INSTRUCTIONS FOR THE TASK:
The required result is a copy of each line below in which "format" appears.

Document understanding data
☆ ☆ ☆ ☆

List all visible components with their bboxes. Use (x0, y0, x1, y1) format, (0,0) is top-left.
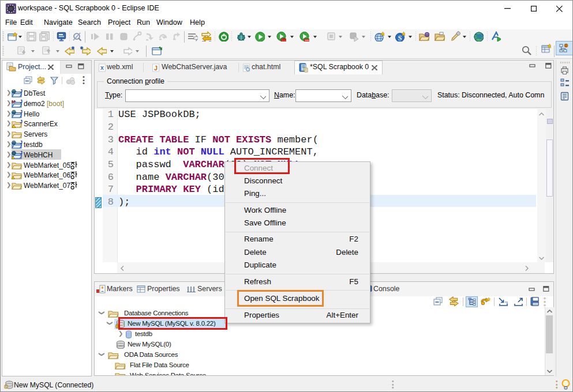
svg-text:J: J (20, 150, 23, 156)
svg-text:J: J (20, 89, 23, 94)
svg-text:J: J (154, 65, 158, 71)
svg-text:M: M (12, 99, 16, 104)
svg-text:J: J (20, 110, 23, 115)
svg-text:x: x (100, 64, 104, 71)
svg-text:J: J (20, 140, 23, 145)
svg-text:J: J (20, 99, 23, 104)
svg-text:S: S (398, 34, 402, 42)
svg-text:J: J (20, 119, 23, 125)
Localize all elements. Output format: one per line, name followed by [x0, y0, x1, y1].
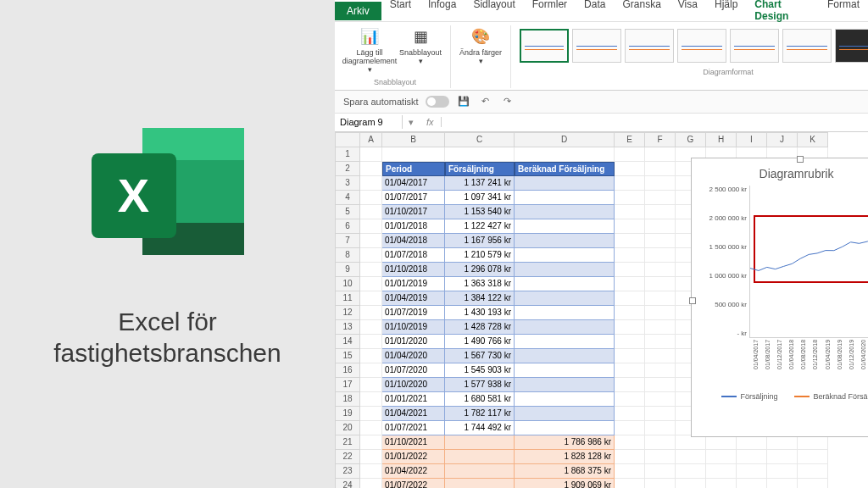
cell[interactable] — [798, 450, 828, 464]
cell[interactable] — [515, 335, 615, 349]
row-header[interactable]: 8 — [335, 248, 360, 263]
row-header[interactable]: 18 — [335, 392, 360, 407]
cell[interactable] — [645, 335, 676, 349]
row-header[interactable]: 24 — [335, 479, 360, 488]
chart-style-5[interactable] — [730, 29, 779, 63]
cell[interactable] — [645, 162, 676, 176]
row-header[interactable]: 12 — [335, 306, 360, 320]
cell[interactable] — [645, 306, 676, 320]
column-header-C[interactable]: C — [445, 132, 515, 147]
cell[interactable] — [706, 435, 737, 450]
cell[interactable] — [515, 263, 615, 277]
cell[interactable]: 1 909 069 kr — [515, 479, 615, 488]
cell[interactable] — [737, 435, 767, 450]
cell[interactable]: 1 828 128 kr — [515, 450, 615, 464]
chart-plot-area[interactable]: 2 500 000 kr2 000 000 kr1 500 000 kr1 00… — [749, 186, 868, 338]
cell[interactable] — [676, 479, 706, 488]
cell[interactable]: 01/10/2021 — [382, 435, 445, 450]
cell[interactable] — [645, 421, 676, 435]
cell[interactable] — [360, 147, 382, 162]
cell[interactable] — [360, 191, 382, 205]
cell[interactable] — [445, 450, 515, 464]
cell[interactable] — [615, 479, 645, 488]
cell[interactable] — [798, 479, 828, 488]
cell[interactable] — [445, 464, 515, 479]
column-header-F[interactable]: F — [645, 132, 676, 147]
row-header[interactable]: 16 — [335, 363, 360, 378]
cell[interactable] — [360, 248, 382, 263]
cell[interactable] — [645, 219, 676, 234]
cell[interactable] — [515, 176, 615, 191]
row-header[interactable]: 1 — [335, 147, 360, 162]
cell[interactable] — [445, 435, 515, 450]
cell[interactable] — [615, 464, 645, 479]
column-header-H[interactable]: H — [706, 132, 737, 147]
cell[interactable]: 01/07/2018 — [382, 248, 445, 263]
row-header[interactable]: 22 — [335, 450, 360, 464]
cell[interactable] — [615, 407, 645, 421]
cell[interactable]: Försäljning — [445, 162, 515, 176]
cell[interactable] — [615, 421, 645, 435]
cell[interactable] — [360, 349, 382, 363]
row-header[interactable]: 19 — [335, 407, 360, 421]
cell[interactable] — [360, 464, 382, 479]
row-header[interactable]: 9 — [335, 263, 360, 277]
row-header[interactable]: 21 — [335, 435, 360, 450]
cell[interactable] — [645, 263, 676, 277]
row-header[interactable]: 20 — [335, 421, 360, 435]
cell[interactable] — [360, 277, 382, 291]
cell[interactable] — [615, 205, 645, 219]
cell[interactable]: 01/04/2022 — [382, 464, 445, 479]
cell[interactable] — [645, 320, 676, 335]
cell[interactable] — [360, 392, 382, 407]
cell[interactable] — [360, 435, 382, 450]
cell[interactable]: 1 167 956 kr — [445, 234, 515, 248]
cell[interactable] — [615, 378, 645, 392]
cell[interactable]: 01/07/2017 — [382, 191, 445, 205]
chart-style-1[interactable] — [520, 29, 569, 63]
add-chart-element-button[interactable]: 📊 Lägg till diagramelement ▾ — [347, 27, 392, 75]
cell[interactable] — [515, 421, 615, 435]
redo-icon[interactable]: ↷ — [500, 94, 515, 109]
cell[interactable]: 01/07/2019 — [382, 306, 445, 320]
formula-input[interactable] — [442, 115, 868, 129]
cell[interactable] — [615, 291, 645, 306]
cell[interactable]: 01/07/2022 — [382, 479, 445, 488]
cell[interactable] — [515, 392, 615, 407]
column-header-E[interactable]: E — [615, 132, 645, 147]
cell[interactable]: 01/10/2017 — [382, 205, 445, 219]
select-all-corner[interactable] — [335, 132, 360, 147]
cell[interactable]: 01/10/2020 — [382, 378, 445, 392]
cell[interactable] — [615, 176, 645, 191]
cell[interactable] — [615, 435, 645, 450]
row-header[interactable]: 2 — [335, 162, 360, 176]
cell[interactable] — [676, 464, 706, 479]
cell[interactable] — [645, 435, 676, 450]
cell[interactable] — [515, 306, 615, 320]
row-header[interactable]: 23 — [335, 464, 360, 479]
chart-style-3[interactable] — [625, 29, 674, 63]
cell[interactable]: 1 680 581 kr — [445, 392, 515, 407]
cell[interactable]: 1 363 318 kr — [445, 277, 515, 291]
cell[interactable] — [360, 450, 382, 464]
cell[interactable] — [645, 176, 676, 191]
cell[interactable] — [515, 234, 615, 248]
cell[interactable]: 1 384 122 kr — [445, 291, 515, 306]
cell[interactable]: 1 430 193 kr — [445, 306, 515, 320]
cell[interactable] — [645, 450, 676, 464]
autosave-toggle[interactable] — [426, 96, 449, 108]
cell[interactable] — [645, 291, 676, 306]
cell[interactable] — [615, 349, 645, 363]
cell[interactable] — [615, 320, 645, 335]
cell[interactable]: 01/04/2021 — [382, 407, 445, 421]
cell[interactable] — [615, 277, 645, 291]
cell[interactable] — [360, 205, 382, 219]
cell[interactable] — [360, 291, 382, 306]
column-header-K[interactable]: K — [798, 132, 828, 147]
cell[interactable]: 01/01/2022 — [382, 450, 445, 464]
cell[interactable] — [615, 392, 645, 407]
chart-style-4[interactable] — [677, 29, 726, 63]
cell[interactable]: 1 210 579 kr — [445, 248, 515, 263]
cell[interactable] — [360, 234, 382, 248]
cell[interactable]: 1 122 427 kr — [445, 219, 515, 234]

☆ ☆ ☆ ☆

REPLY TO THE TASK:
List all visible components with their bboxes. Use (x0, y0, x1, y1) format, (0,0) is top-left.
Localize all elements. Output format: one per line, name followed by [x0, y0, x1, y1].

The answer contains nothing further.